| TO DO |
Among the lines of the records, find all that carry the word "Assembly" and copy them.

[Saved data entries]

----------------

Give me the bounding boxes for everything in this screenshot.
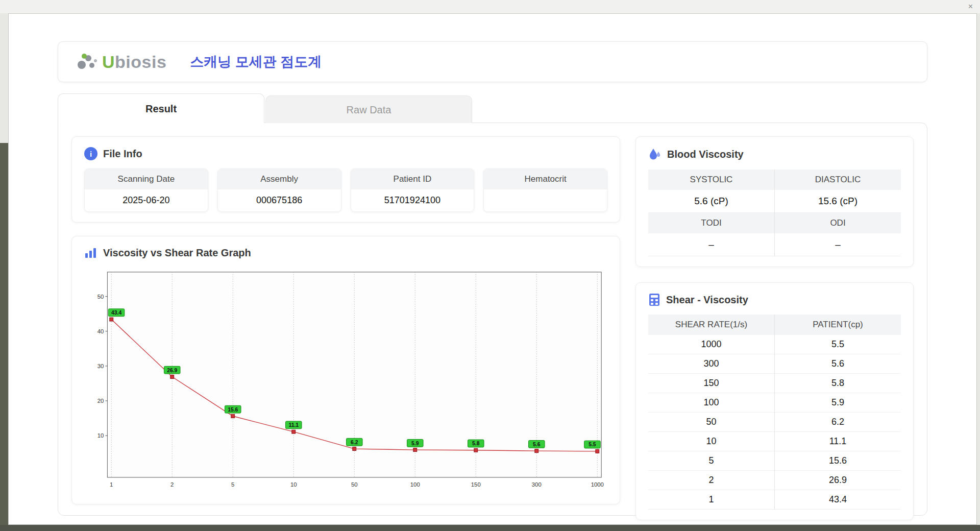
field-value: 2025-06-20: [85, 189, 208, 211]
blood-viscosity-header: Blood Viscosity: [648, 147, 901, 161]
cell-patient: 5.5: [774, 335, 901, 354]
graph-title: Viscosity vs Shear Rate Graph: [103, 247, 251, 259]
file-info-title: File Info: [103, 148, 142, 160]
field-assembly: Assembly 000675186: [217, 168, 341, 212]
blood-viscosity-card: Blood Viscosity SYSTOLIC DIASTOLIC 5.6 (…: [635, 136, 914, 267]
table-row: 1 43.4: [648, 490, 901, 510]
blood-viscosity-title: Blood Viscosity: [667, 149, 744, 160]
systolic-value: 5.6 (cP): [648, 190, 774, 213]
logo-letter-u: U: [102, 52, 115, 71]
shear-viscosity-title: Shear - Viscosity: [666, 294, 748, 306]
logo-icon: [76, 52, 99, 72]
logo-rest: biosis: [115, 52, 166, 71]
table-header-row: SYSTOLIC DIASTOLIC: [648, 170, 901, 190]
field-value: 51701924100: [351, 189, 474, 211]
file-info-card: i File Info Scanning Date 2025-06-20 Ass…: [71, 136, 620, 223]
right-column: Blood Viscosity SYSTOLIC DIASTOLIC 5.6 (…: [635, 136, 914, 502]
cell-shear: 150: [648, 374, 774, 393]
cell-shear: 1: [648, 490, 774, 510]
cell-patient: 11.1: [774, 432, 901, 451]
info-icon: i: [84, 147, 97, 160]
odi-label: ODI: [774, 213, 901, 233]
field-patient-id: Patient ID 51701924100: [351, 168, 475, 212]
svg-text:5.8: 5.8: [472, 441, 480, 446]
page-title: 스캐닝 모세관 점도계: [190, 53, 322, 71]
viscosity-chart: 12510501001503001000102030405043.426.915…: [84, 267, 607, 494]
svg-text:43.4: 43.4: [111, 310, 121, 316]
svg-text:5: 5: [231, 481, 234, 488]
file-info-header: i File Info: [84, 147, 607, 160]
svg-text:5.5: 5.5: [589, 442, 596, 447]
col-patient: PATIENT(cp): [774, 315, 901, 335]
shear-viscosity-table: SHEAR RATE(1/s) PATIENT(cp) 1000 5.5 300…: [648, 315, 901, 510]
cell-shear: 10: [648, 432, 774, 451]
table-row: 100 5.9: [648, 393, 901, 413]
table-row: 5 15.6: [648, 451, 901, 471]
cell-shear: 2: [648, 471, 774, 490]
table-row: 1000 5.5: [648, 335, 901, 354]
calculator-icon: [648, 293, 660, 306]
field-scanning-date: Scanning Date 2025-06-20: [84, 168, 208, 212]
table-row: 5.6 (cP) 15.6 (cP): [648, 190, 901, 213]
desktop-background: [0, 525, 980, 531]
diastolic-label: DIASTOLIC: [774, 170, 901, 190]
blood-viscosity-table: SYSTOLIC DIASTOLIC 5.6 (cP) 15.6 (cP) TO…: [648, 170, 901, 256]
field-label: Assembly: [218, 169, 341, 189]
cell-patient: 26.9: [774, 471, 901, 490]
svg-text:5.9: 5.9: [411, 441, 419, 446]
todi-value: –: [648, 233, 774, 256]
svg-text:11.1: 11.1: [288, 422, 299, 428]
todi-label: TODI: [648, 213, 774, 233]
svg-text:100: 100: [410, 481, 420, 488]
svg-text:50: 50: [351, 481, 358, 488]
svg-text:20: 20: [97, 398, 104, 404]
cell-shear: 100: [648, 393, 774, 413]
cell-shear: 300: [648, 354, 774, 374]
graph-card: Viscosity vs Shear Rate Graph 1251050100…: [71, 236, 620, 504]
field-label: Patient ID: [351, 169, 474, 189]
cell-patient: 5.6: [774, 354, 901, 374]
col-shear-rate: SHEAR RATE(1/s): [648, 315, 774, 335]
tab-result[interactable]: Result: [58, 93, 264, 123]
table-header-row: TODI ODI: [648, 213, 901, 233]
table-row: 2 26.9: [648, 471, 901, 490]
svg-text:50: 50: [97, 294, 104, 300]
diastolic-value: 15.6 (cP): [774, 190, 901, 213]
tab-raw-data[interactable]: Raw Data: [265, 95, 472, 123]
svg-text:6.2: 6.2: [351, 440, 358, 445]
shear-viscosity-header: Shear - Viscosity: [648, 293, 901, 306]
shear-viscosity-card: Shear - Viscosity SHEAR RATE(1/s) PATIEN…: [635, 282, 914, 520]
header: Ubiosis 스캐닝 모세관 점도계: [58, 41, 927, 82]
bar-chart-icon: [84, 247, 97, 259]
table-row: 150 5.8: [648, 374, 901, 393]
svg-text:5.6: 5.6: [533, 442, 541, 447]
svg-text:30: 30: [97, 363, 104, 369]
content-panel: i File Info Scanning Date 2025-06-20 Ass…: [58, 123, 927, 516]
field-value: 000675186: [218, 189, 341, 211]
svg-text:2: 2: [170, 481, 174, 488]
cell-patient: 5.9: [774, 393, 901, 413]
table-row: 10 11.1: [648, 432, 901, 451]
app-window: Ubiosis 스캐닝 모세관 점도계 Result Raw Data i Fi…: [8, 13, 977, 525]
table-row: 50 6.2: [648, 413, 901, 432]
file-info-fields: Scanning Date 2025-06-20 Assembly 000675…: [84, 168, 607, 212]
svg-text:26.9: 26.9: [167, 368, 177, 373]
svg-text:1: 1: [110, 481, 113, 488]
field-value: [484, 189, 607, 211]
graph-header: Viscosity vs Shear Rate Graph: [84, 247, 607, 259]
logo-text: Ubiosis: [102, 52, 166, 72]
desktop-background: [0, 143, 8, 531]
table-row: 300 5.6: [648, 354, 901, 374]
cell-shear: 5: [648, 451, 774, 471]
cell-shear: 50: [648, 413, 774, 432]
table-header-row: SHEAR RATE(1/s) PATIENT(cp): [648, 315, 901, 335]
left-column: i File Info Scanning Date 2025-06-20 Ass…: [71, 136, 620, 502]
svg-text:15.6: 15.6: [228, 407, 238, 413]
table-row: – –: [648, 233, 901, 256]
cell-patient: 43.4: [774, 490, 901, 510]
tab-bar: Result Raw Data: [58, 93, 927, 123]
close-icon[interactable]: ×: [968, 2, 973, 12]
cell-shear: 1000: [648, 335, 774, 354]
cell-patient: 5.8: [774, 374, 901, 393]
svg-text:1000: 1000: [591, 481, 604, 488]
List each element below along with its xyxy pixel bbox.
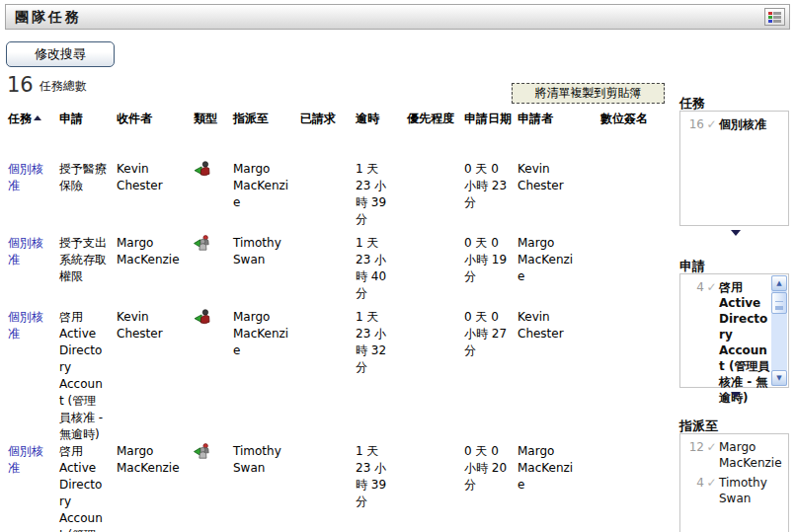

----------------

| YOUR RESPONSE |
field-assembly: Assembly 000675186: [217, 168, 341, 212]
field-label: Assembly: [218, 169, 341, 189]
file-info-fields: Scanning Date 2025-06-20 Assembly 000675…: [84, 168, 607, 212]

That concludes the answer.